Provides a client-side python interface for calling open inference servers. Define pydantic models for the model inputs and outputs, and it gets automatically converted to and from the open inference protocol, removing the need for boilerplate coding handling raw tensors and their shapes.
- ✅ Simple, type-safe API toward an open inference server using user-defined pydantic models
- ✅ Automatic shape inference from pydantic models
- ✅ Automatic datatype mapping (
int→INT64,float→FP32,str→BYTES) - ✅ Datatype override for fine-grained control of model inputs
- ✅ Automatically request only a subset of model outputs by omitting fields in your pydantic model
- ✅ Take advantage of the full power of pydantic to validate and type-coerce your model calls
- ✅ Multi-input/output models - each input/output maps to a pydantic field
- ✅ Custom timeout configuration - configurable per model
- ✅ Support calling inference for versioned and unversioned models
- ✅ Error handling with custom exceptions - handle, e.g., specific error codes from the inference server differently
- ✅ Fully typed - use, e.g., mypy and its pydantic plugin to type check your code
- ✅ Thread safe
Installation using pip:
pip install pydantic-open-inferenceAdding it to your project dependencies using uv:
uv add pydantic-open-inferenceAssume we have an inference server serving an Open Inference V2 REST API at http://localhost:8080
and that the server contains a model named example_model, which has the following model inputs
| name | shape | datatype | description | example data |
|---|---|---|---|---|
| text | [1] | BYTES | A single string of text. | ["This is a text"] |
and the following model outputs:
| name | shape | datatype | description | example data |
|---|---|---|---|---|
| entities | [-1, 4] | BYTES | A list of entities extracted from the text.
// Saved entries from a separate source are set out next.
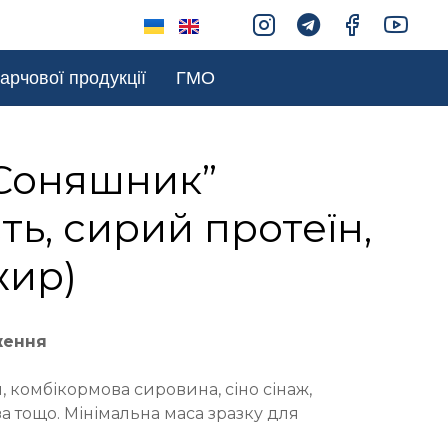
арчової продукції
ГМО
“Соняшник”
сть, сирий протеїн,
жир)
ження
 комбікормова сировина, сіно сінаж,
 тощо. Мінімальна маса зразку для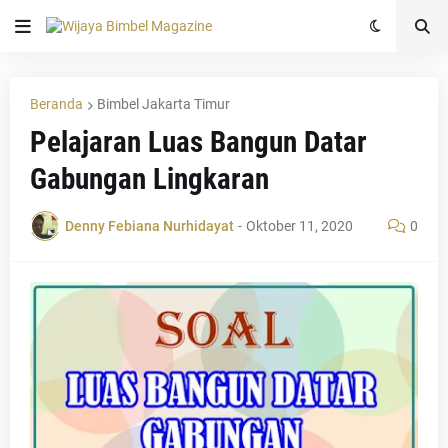
Beranda
Bimbel Jakarta Timur
Pelajaran Luas Bangun Datar
Gabungan Lingkaran
Denny Febiana Nurhidayat
-
Oktober 11, 2020
0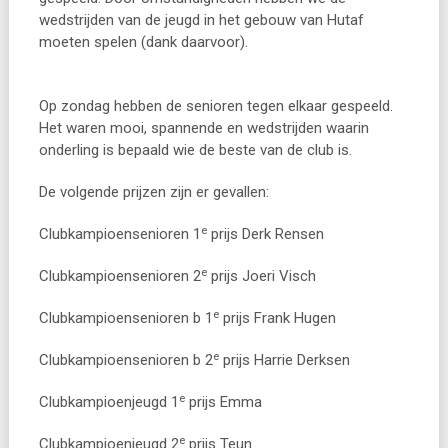
wedstrijden van de jeugd in het gebouw van Hutaf
moeten spelen (dank daarvoor).
Op zondag hebben de senioren tegen elkaar gespeeld.
Het waren mooi, spannende en wedstrijden waarin
onderling is bepaald wie de beste van de club is.
De volgende prijzen zijn er gevallen:
e
Clubkampioensenioren 1
prijs Derk Rensen
e
Clubkampioensenioren 2
prijs Joeri Visch
e
Clubkampioensenioren b 1
prijs Frank Hugen
e
Clubkampioensenioren b 2
prijs Harrie Derksen
e
Clubkampioenjeugd 1
prijs Emma
e
Clubkampioenjeugd 2
prijs Teun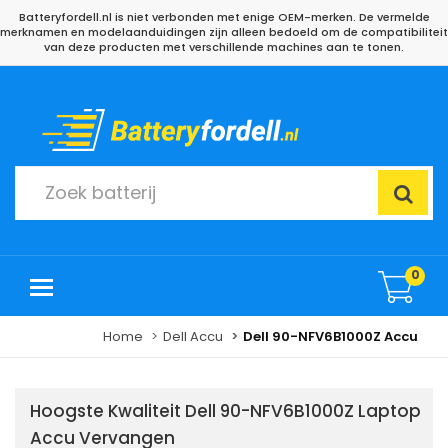
Batteryfordell.nl is niet verbonden met enige OEM-merken. De vermelde
merknamen en modelaanduidingen zijn alleen bedoeld om de compatibiliteit
van deze producten met verschillende machines aan te tonen.
0
Home
Dell Accu
Dell 90-NFV6B1000Z Accu
Hoogste Kwaliteit Dell 90-NFV6B1000Z Laptop
Accu Vervangen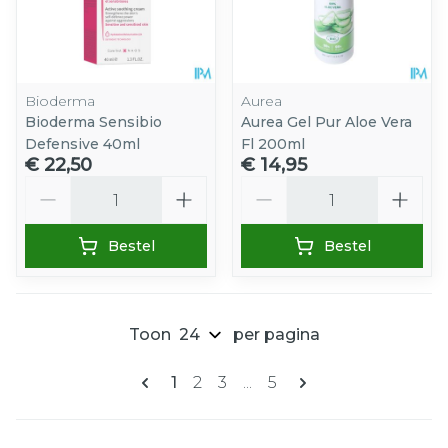
Bioderma
Aurea
Bioderma Sensibio
Aurea Gel Pur Aloe Vera
Defensive 40ml
Fl 200ml
€ 22,50
€ 14,95
Aantal
Aantal
Bestel
Bestel
Toon
per pagina
Pagina's
U lees momenteel pagina
Pagina
Pagina
Pagina
1
2
3
...
5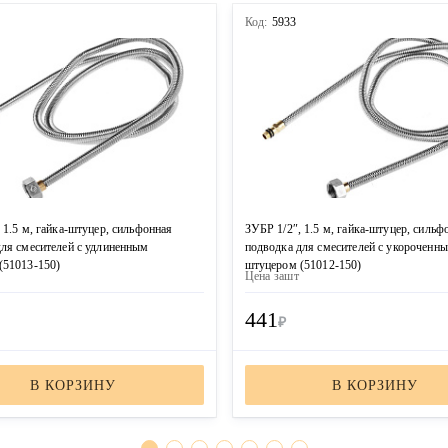
Код:
5933
 1.5 м, гайка-штуцер, сильфонная
ЗУБР 1/2″, 1.5 м, гайка-штуцер, сильф
для смесителей с удлиненным
подводка для смесителей с укороченн
(51013-150)
штуцером (51012-150)
Цена за
шт
441
₽
В КОРЗИНУ
В КОРЗИНУ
Each entity is made up of (in order) a label (either "order-id" or "invoice-id"), a confidence score, a start index for the entity in the text, and an end index. |
[["order-id", "0.9", "23", "30"],["invoice-id","0.8","34","46"]] |
We then define a pydantic model for the inputs, inheriting from InputsBaseModel.
Each model input name needs to correspond to a field in the pydantic model, and the type of the
field needs to make sense given the shape and datatype of the input. In this case, there
is just a single input named "text" that is supposed to hold a single text, so we simply define
from pydantic_open_inference import InputsBaseModel
class ExampleModelInputs(InputsBaseModel):
text: strIn the same way, we define a pydantic model for the outputs, inheriting from OutputsBaseModel.
There is one model outputs named "entities", so that will be the only field we define.
There can be any number of entities (corresponding to the -1 in the shape), so we define it to
be a list. A list of what? Here we have some choices. We could simply define entities: list[list[str]]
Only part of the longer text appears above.